1 Jul 2018

Wellington and Blucher

The love of print still going strong...
The most recent acquisition is this impressive in its size steel engraving by Lumb Stocks, RA.

it follows the wall mural at the Westminster by Daniel Maclise, RA representing - what else the Brits kicking French ass (sorry....) at Waterloo. Or rather, the battle's aftermath.
It is heavily imbued with the winners vs losers iconography: Wellington in the highlight and Bluthe in the shadows, the British solders in Roman helmets with plumage, the horse making its way in the knee-high carnage. Ohhhh, the Brits with solemn yet "just" faces, the French in their shacos are sad and lost.
The prints edition from 1876.
Original frame in serious need of repair, but recoverable.
I have replaced all brutally simple acidic backing with the ph balanced board and will insert clear acrylic instead of old seriously green glass.

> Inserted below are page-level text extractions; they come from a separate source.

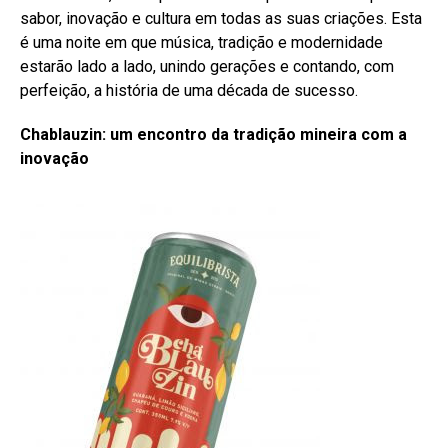
sabor, inovação e cultura em todas as suas criações. Esta
é uma noite em que música, tradição e modernidade
estarão lado a lado, unindo gerações e contando, com
perfeição, a história de uma década de sucesso.
Chablauzin: um encontro da tradição mineira com a
inovação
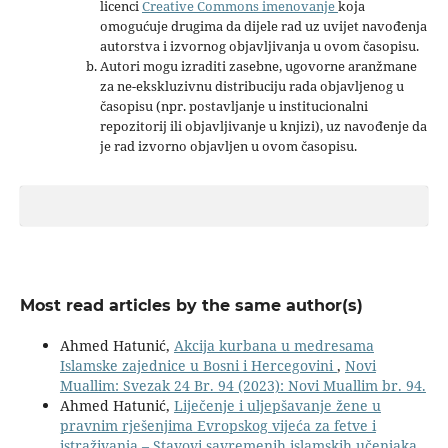
licenci
Creative Commons imenovanje
koja
omogućuje drugima da dijele rad uz uvijet navođenja
autorstva i izvornog objavljivanja u ovom časopisu.
Autori mogu izraditi zasebne, ugovorne aranžmane
za ne-ekskluzivnu distribuciju rada objavljenog u
časopisu (npr. postavljanje u institucionalni
repozitorij ili objavljivanje u knjizi), uz navođenje da
je rad izvorno objavljen u ovom časopisu.
Most read articles by the same author(s)
Ahmed Hatunić,
Akcija kurbana u medresama
Islamske zajednice u Bosni i Hercegovini
,
Novi
Muallim: Svezak 24 Br. 94 (2023): Novi Muallim br. 94.
Ahmed Hatunić,
Liječenje i uljepšavanje žene u
pravnim rješenjima Evropskog vijeća za fetve i
istraživanja – Stavovi savremenih islamskih učenjaka
,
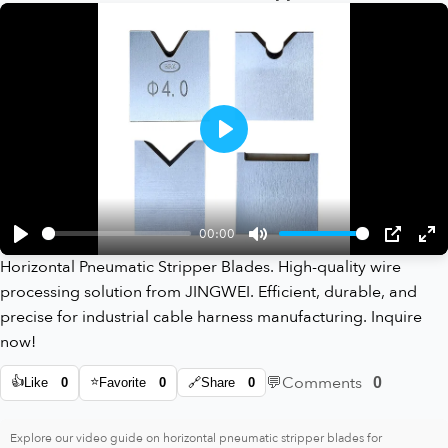
Play
00:00
Play
Mute
PIP
En
Horizontal Pneumatic Stripper Blades. High-quality wire
ful
processing solution from JINGWEI. Efficient, durable, and
precise for industrial cable harness manufacturing. Inquire
now!
💬
Comments
👍
⭐
0
Like
0
Favorite
0
🔗
Share
0
Explore our video guide on horizontal pneumatic stripper blades for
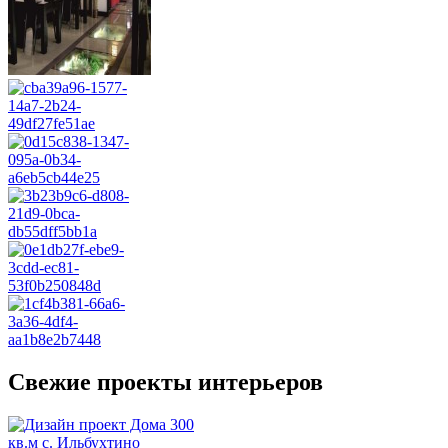
Свежие проекты интерьеров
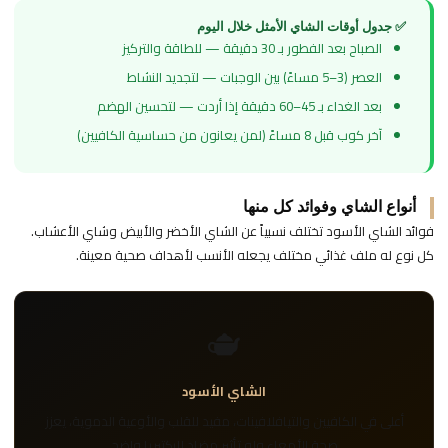
✅ جدول أوقات الشاي الأمثل خلال اليوم
الصباح بعد الفطور بـ 30 دقيقة — للطاقة والتركيز
العصر (3–5 مساءً) بين الوجبات — لتجديد النشاط
بعد الغداء بـ 45–60 دقيقة إذا أردت — لتحسين الهضم
آخر كوب قبل 8 مساءً (لمن يعانون من حساسية الكافيين)
أنواع الشاي وفوائد كل منها
فوائد الشاي الأسود تختلف نسبياً عن الشاي الأخضر والأبيض وشاي الأعشاب.
كل نوع له ملف غذائي مختلف يجعله الأنسب لأهداف صحية معينة.
🫖
الشاي الأسود
أعلى في الكافيين والتيافلافينات، مفيد للقلب والأوعية الدموية، يعزز
صحة الأمعاء وله تأثير مضاد للبكتيريا واضح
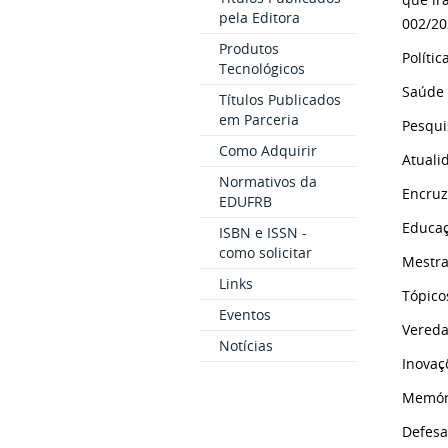
pela Editora
002/202
Produtos
Políti
Tecnológicos
Saúde 
Títulos Publicados
em Parceria
Pesqui
Como Adquirir
Atuali
Normativos da
Encruz
EDUFRB
Educaç
ISBN e ISSN -
como solicitar
Mestra
Links
Tópico
Eventos
Vereda
Notícias
Inovaç
Memóri
Defesa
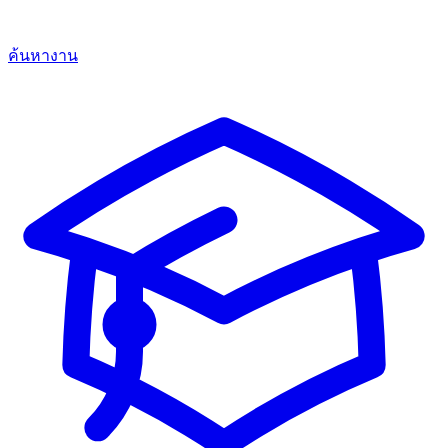
ค้นหางาน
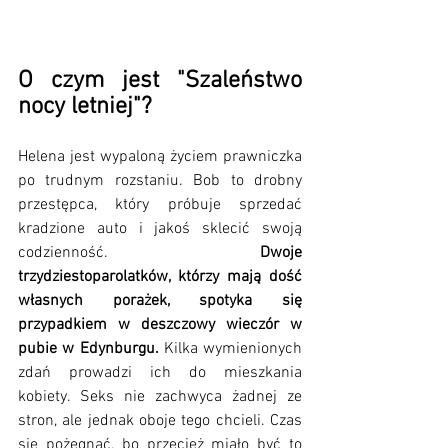
O czym jest "Szaleństwo 
nocy letniej"?
Helena jest wypaloną życiem prawniczka 
po trudnym rozstaniu. Bob to drobny 
przestępca, który próbuje sprzedać 
kradzione auto i jakoś sklecić swoją 
codzienność. 
Dwoje 
trzydziestoparolatków, którzy mają dość 
własnych porażek, spotyka się 
przypadkiem w deszczowy wieczór w 
pubie w Edynburgu. 
Kilka wymienionych 
zdań prowadzi ich do mieszkania 
kobiety. Seks nie zachwyca żadnej ze 
stron, ale jednak oboje tego chcieli. Czas 
się pożegnać, bo przecież miało być to 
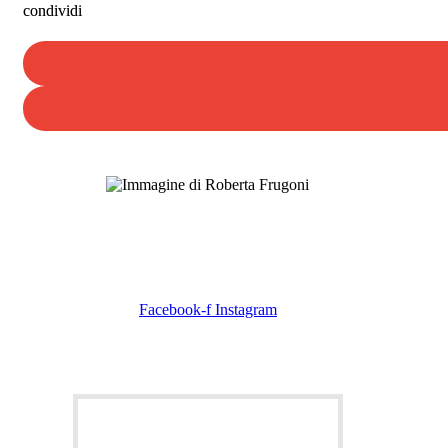
condividi
Roberta Frugoni
Facebook-f
Instagram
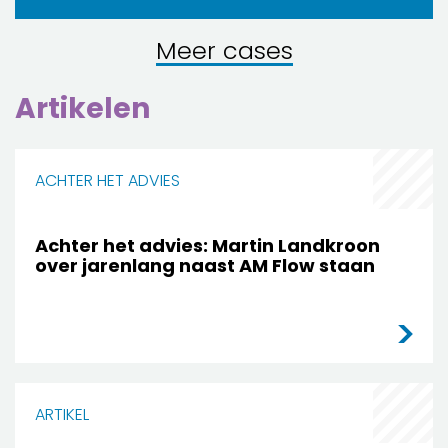
Meer cases
Artikelen
ACHTER HET ADVIES
Achter het advies: Martin Landkroon
over jarenlang naast AM Flow staan
ARTIKEL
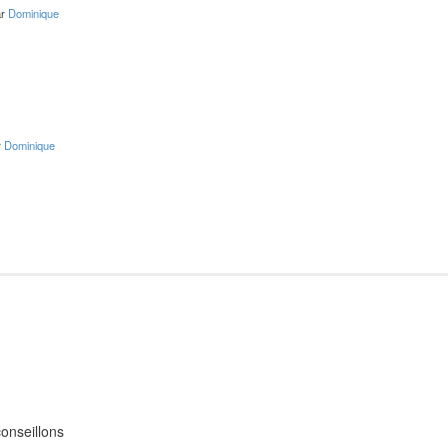
ar
Dominique
r
Dominique
onseillons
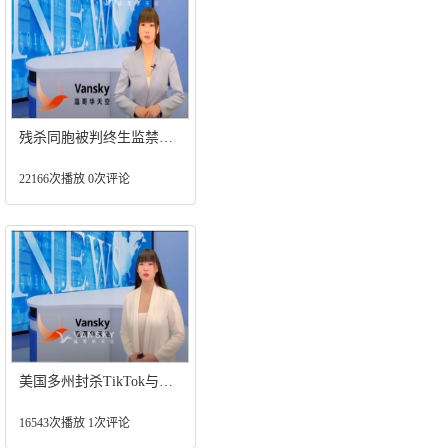
残杀同胞被判终生监禁的华裔男子竟然提前三年获得假释！；过分！Canada post运费暴涨！ 国际线路增收的附加费高达23%
22166次播放 0次评论
美国多州封杀TikTok与WeChat！又加50个基点！加拿大央行第七次加息， 释放转折信号；租房党的福音，180万租客本月能领500元补贴
16543次播放 1次评论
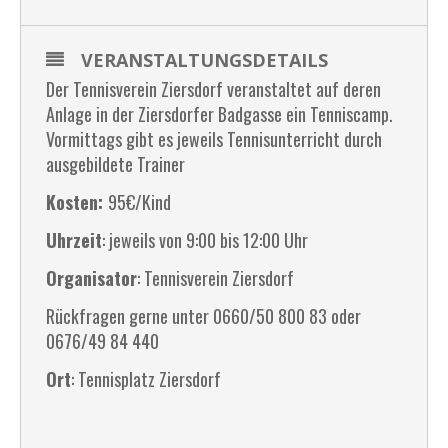
VERANSTALTUNGSDETAILS
Der Tennisverein Ziersdorf veranstaltet auf deren
Anlage in der Ziersdorfer Badgasse ein Tenniscamp.
Vormittags gibt es jeweils Tennisunterricht durch
ausgebildete Trainer
Kosten:
95€/Kind
Uhrzeit
: jeweils von 9:00 bis 12:00 Uhr
Organisator
: Tennisverein Ziersdorf
Rückfragen gerne unter 0660/50 800 83 oder
0676/49 84 440
Ort
: Tennisplatz Ziersdorf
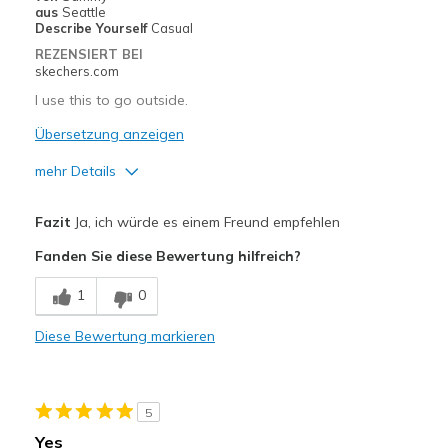
aus
Seattle
Describe Yourself
Casual
REZENSIERT BEI
skechers.com
I use this to go outside.
Übersetzung anzeigen
mehr Details
Vorteile
Fazit
Ja, ich würde es einem Freund empfehlen
Breathe Well
Fanden Sie diese Bewertung hilfreich?
Comfortable
1
0
Durable
Diese Bewertung markieren
Geeignete Verwendung
Going Out
5
Width
Feels true to width
Yes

The description from Doe & Hope Auction site
 These line engravings were published by The Art Union in 1876 after the 1868 original wall painting by Daniel Maclise in the Royal Gallery at the Palace of Westminster. Wellington and Blucher mounted on horses, with cavalry behind them, shake hands in front of ruined building surrounded by numerous mounted and dismounted soldiers and bandsman; dead and wounded lying in the foreground. The French army is seen in pursuit along the road behind. A somewhat fanciful rendering of one of the great melodramatic moments in history.

Late in the evening on the day of the battle of Waterloo (Sunday, June 18th. 1815) Wellington and Blücher met on horseback outside the somewhat battered but aptly named La Belle Alliance inn where they briefly shook hands and congratulated each other on their victory. "Quelle affaire!" the elderly Prussian Marshal exclaimed, - Wellington said afterwards that was all the French he knew. Blücher also suggested La Belle Alliance would be a good name for the battle, but the Duke made no reply.
Following the meeting of the victorious leaders, during the rest of the night the Prussians pursued the remnants of the routed French army, from the inn, down the road toward France by which they had come.

Daniel Maclise, R.A. (1806 -1870) was an Irish historical painter whose fame rests chiefly on a series of lithograph portraits of contemporary celebrities and on two vast frescoes that he painted in the Royal Gallery in the House of Lords, of which this is a copy of one.

Scale, originality, texture, grandeur; these really must be seen - stunning.